Methodology: This non-interventional descriptive study was carried out at department of pediatric medicine at Creek General Hospital and Sindh Government Korangi Hospital, Karachi, Pakistan. It includes 100 patients with bleeding per rectum of more than 15 days duration. The detailed clinical history was recorded followed by digital rectal examination. Then these patients were subjected to relevant investigations including complete blood count, prothrombin time, activated partial thromboplastin time, bleeding time, stool detailed report, stool culture and sensitivity, barium enema, proctosigmoidoscopy, colonoscopy, upper gastrointestinal endoscopy and histopathy of the biopsy, as indicated by history and examination.
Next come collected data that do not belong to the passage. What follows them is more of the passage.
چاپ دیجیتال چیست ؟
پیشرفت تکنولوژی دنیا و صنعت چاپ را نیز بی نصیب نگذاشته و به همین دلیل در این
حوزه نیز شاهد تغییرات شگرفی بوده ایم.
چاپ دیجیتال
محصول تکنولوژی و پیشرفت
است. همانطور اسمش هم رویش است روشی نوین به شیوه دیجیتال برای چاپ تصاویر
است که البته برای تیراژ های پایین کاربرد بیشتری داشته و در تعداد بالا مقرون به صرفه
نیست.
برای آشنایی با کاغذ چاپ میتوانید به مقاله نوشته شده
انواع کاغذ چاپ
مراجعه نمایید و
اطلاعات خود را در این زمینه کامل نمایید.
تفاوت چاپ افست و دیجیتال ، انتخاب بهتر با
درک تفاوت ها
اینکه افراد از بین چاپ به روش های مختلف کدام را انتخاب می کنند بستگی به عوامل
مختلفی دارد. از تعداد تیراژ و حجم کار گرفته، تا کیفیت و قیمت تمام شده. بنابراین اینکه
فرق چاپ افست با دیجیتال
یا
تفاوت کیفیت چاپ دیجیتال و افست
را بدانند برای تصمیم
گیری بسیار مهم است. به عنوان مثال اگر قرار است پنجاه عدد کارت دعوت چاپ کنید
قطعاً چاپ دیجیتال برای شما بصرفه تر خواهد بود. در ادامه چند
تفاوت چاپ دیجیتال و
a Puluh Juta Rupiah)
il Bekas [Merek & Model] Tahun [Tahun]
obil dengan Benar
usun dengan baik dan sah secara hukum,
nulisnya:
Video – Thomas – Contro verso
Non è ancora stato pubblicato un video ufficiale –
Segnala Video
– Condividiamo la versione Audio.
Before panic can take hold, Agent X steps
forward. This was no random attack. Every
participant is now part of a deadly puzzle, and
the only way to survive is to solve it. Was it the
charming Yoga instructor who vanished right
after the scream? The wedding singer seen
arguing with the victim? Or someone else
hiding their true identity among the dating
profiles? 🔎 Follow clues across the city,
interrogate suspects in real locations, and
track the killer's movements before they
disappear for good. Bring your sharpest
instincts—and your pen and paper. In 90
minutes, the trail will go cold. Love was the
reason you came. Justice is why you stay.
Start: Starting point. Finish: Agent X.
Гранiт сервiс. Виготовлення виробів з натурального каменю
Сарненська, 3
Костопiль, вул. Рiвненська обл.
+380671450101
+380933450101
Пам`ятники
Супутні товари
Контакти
Results: The mean age of patients was 7.49± 2.81 years. Sixty three were male and 37 were female. Juvenile colorectal polyp was the commonest cause of rectal bleeding (44%). This was followed by non specific colitis in 20%, ulcerative colitis in 12%, and amoebic colitis in 8% patients. Lymphoid nodular hyperplasia and solitary rectal ulcer syndrome accounted for 3% each; whereas Meckel’s diverticulum, juvenile polyposis coli, chronic anal fissures and allergic colitis accounted for 2% each. Hemorrhoids and rectal prolapse were observed in 1% each.
Conclusion: Majority of cases of prolonged rectal bleeding in children were due to etiologies that carry little morbidity and rare mortality, but need to be investigated and treated in timely manner. Most of the cases with bleeding were due to colorectal causes that lie within the diagnostic reach of the sigmidoscopy /colonoscopy .
Bleeding per rectum, Juvenile colorectal polyp, ulcerative colitis.